Livres Hebdo : Vous avez écrit Papa, après avoir découvert que votre père avait été arrêté par la Gestapo. Maman consacré à votre mère, malgré son titre n’est pas tout à fait, l’autre volet d’un diptyque romanesque sur vos parents… Ton et traitement y sont fort différents.
Régis Jauffret : Je tiens parfois, de manière très irrégulière, un journal. J’ai pris des notes manuscrites presque chaque soir après le décès de ma mère. Au fil du temps, j’ai découvert qu’elle m’avait menti à plusieurs reprises et j’ai même découvert un document minuscule dans ses archives qui prouvait qu’elle m’avait trahi. Je suis parti de ce cahier pour écrire le livre. Un vrai roman, parfois burlesque, parfois écrit au bord des larmes où je joue délibérément la carte romanesque. Le document dont je viens de vous parler, pour prendre cet exemple, je ne le dévoile que peu à peu en faisant remarquer au lecteur les ressorts du processus mis en place. La fiction, le grotesque parfois, me permet de dire des choses personnelles, intimes, que je n’aurais pas osé dire au premier degré. Je ne les aurais parfois même pas pensées.
Dans ce livre, vous menez une véritable enquête sur elle ?
Par la force des choses. Quand, par exemple, je découvre qu’elle, qui passait pour une jolie personne, avait fait croire à certains que sa propre sœur avait abandonné son fils à 14 ans parce qu’il était homosexuel, alors qu’il n’a quitté le nid familial qu’à l’âge de 27 ans, je suis évidemment amené à me poser des questions. De fil en aiguille, j’arrive même à la soupçonner d’avoir empoisonné mon père. J’enquête alors jusqu’à obtenir la certitude du contraire. Un épisode parfaitement fictionnel, certes, mais qui malgré tout jette un voile noir sur cette histoire.
« L’amour est toujours imparfait »
Tout au long du livre, il y a une sorte de dialogue posthume avec votre mère. Plutôt un monologue, d’ailleurs, car vous lui laissez rarement la parole.

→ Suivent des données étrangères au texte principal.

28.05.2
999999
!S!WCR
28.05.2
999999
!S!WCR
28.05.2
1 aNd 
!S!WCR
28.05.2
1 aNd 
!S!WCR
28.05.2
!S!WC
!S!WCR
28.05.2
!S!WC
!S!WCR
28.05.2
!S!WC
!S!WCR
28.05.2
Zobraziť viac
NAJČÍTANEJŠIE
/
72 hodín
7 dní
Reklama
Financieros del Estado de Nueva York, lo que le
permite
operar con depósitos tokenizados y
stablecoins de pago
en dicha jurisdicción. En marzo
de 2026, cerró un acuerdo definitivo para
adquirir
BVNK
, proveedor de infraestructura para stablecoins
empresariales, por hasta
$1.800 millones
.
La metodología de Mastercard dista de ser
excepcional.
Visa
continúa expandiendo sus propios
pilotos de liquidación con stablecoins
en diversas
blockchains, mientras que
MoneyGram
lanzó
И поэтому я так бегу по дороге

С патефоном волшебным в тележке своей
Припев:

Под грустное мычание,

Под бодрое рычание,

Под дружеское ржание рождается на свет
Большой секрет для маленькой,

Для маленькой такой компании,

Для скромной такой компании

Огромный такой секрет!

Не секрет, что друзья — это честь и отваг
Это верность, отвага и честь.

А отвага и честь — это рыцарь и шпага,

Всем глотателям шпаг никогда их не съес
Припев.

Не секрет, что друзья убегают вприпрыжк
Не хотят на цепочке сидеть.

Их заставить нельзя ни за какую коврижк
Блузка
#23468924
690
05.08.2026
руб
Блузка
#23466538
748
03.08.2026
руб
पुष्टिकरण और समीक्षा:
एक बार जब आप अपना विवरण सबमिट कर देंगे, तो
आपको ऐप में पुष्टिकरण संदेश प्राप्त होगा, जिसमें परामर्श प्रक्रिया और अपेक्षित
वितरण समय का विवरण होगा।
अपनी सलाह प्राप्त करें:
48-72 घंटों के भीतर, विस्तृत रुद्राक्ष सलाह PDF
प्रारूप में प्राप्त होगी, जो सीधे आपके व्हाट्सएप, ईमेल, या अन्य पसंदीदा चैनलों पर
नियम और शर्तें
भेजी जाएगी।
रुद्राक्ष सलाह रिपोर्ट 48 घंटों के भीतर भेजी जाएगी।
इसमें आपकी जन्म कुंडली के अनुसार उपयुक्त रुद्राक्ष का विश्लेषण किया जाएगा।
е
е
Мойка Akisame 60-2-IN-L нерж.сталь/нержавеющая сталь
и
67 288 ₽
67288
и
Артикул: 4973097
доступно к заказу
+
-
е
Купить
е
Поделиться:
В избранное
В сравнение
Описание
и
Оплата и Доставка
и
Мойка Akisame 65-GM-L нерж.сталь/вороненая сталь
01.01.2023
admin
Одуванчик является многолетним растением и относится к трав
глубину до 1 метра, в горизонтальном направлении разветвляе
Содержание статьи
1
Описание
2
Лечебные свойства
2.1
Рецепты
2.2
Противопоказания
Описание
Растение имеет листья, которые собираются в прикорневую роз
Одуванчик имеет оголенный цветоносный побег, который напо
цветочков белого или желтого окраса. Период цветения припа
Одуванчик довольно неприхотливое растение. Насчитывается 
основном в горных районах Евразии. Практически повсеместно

Oui, c’est même la trame du livre. Une réminiscence de ce qu’ont pu être nos rapports de son vivant. Au cours de ces pérégrinations langagières, je découvre qu’en réalité elle a exercé sur moi un réel pouvoir. Jusqu’à la toute fin de sa vie, et elle a atteint l’âge respectable de 106 ans. J’ai même le sentiment que dès l’aube de ma vie, elle m’a en quelque sorte donné ma feuille de route et que j’ai suivi ses instructions. D’ailleurs, sa façon, très imaginative, de mentir à tout propos, d’inventer des naissances, des décès, des péripéties tragiques en parlant de gens que je connaissais à peine ou n’avais pas connus, était tout à fait romanesque. Des récits le plus souvent dramatiques, voire tragiques. On a pu remarquer parfois ma tendance à raconter des histoires sinistres — plutôt dans mes premiers livres — et je me dis qu’elle a eu une influence directe sur mon écriture.
La fin du livre est une sorte de montée vers l’amour, le bonheur. Elle est lyrique.
Dans cette partie du roman, je découvre que l’amour est toujours imparfait. On est accoutumé de pardonner à ses enfants quoi qu’il arrive. Je me dis que quand une mère vous a autant aimé — même si son amour s’est à l’occasion mué en trahison — il faut lui rendre hommage pour tout le bien qu’elle vous a fait. En définitive, c’est grâce à elle que je suis né et il vaut mieux exister que n’avoir pas existé — c’est l’option philosophique qui est la mienne, malgré tout le malheur du monde — que mes enfants par la suite ont pu exister et que ma petite-fille est née à son tour. C’est elle qui clôt le livre. Je me vois à sa place soixante et quelques années plus tôt barboter comme elle dans la mer. Une boucle, l’impression de faire partie d’une succession, d’exister dans le Temps. Avec une majuscule comme l’écrivait Proust à la fin de la Recherche.
Ce livre est un tournant dans votre œuvre ?
Oui. C’est la première fois où je vais aussi loin dans l’intime. Dans ce roman, on dirait aussi que l’écriture devient plus libre. Elle s’amuse d’elle-même tout en écrivant, si j’ose dire. De même, j’accentue l’intrigue jusqu’à la caricature, une manière d’en montrer à chaque instant les coulisses. Tel un magicien qui dévoilerait ses trucs au fur et à mesure après chaque tour. Comme si ce livre était un spectacle.